Adam Rifkin is such a fascinating filmmaker. He's a director whose name probably isn't recognized by a large percentage of the mainstream, who wouldn't know what to expect from "an Adam Rifkin film" unless you said "the guy who wrote Mousehunt and Underdog." But if those same people expecting Mousehunt were to sit down and watch almost any movie directed by Rifkin, they would get much more than they bargained for. Never has that been more true than with his latest, Shooting the Warwicks.
Things escalate quickly.
Rikin has been experimenting with how he tells his stories for years now, whether it's the moc doc Welcome to Hollywood or Look, a feature film told completely from the perspective of security cameras (and which, in a reversal of how Shooting the Warwicks came to be, began life as a film before being adapted into a TV series). Shooting a movie like a hidden camera reality series isn't anything new, but the wrinkle that the participants are unaware of the cameras creates echoes of Look. It's entirely appropriate for the story he's telling, though I do have to wonder exactly what it is that he's satirizing. The stuff about merciless TV producers and executives who don't care about ruining lives as long as they get good ratings is very on the nose and has been done too many times to really have an impact at this point. But I suspect there's more going on in Shooting the Warwicks, which uses the heavy-handed reality TV satire to sneak in some savage commentary about the rot and the unspoken hypocrisy at the center of the American family.

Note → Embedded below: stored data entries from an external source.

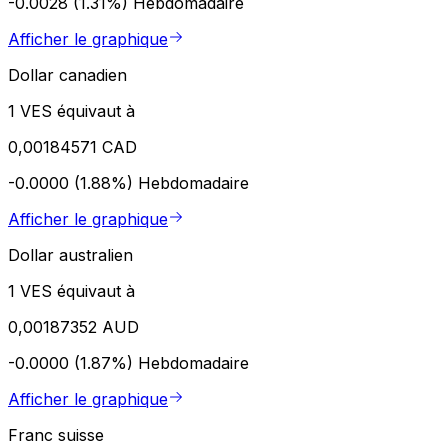
-0.0028 (1.31%)
Hebdomadaire
Afficher le graphique
Dollar canadien
1 VES équivaut à
0,00184571 CAD
-0.0000 (1.88%)
Hebdomadaire
Afficher le graphique
Dollar australien
1 VES équivaut à
0,00187352 AUD
-0.0000 (1.87%)
Hebdomadaire
Afficher le graphique
Franc suisse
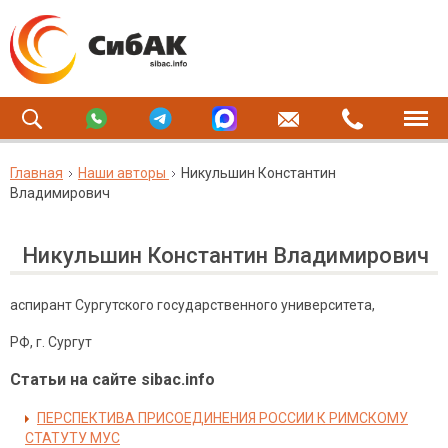
Главная
Наши авторы
Никульшин Константин
Владимирович
Никульшин Константин Владимирович
аспирант Сургутского государственного университета,
РФ, г. Сургут
Статьи на сайте sibac.info
ПЕРСПЕКТИВА ПРИСОЕДИНЕНИЯ РОССИИ К РИМСКОМУ
СТАТУТУ МУС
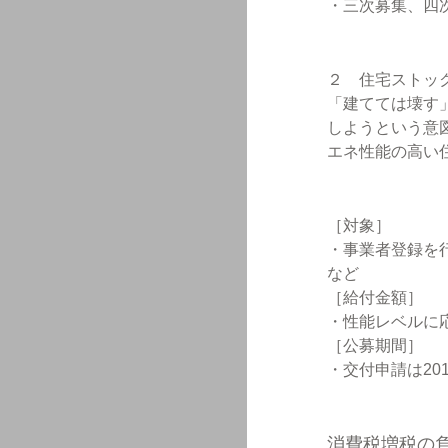
・三次募集、四
２ 住宅ストッ
「建てては壊す
しようという意
エネ性能の高い
［対象］
・事業者登録を
など
［給付金額］
・性能レベルに応
［公募期間］
・交付申請は20
消費税増税の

While his past works of anarchy have been more of the "party" variety -- we're meant to laugh at the gross-out gags and side with the characters who orchestrate chaos, even when it's a little mouse -- there's very little that's fun about Shooting the Warwicks. There are moments when I can imagine Rifkin cackling off camera, tickled at just how far he has pushed a given moment, but the gross-out gags in this one aren't played for laughs...except maybe for how excessive they are. While this one completely fits into his filmography, it also feels unlike anything he's made before. After more than two decades as a filmmaker, he still has the ability to surprise me. Shooting the Warwicks surprised me.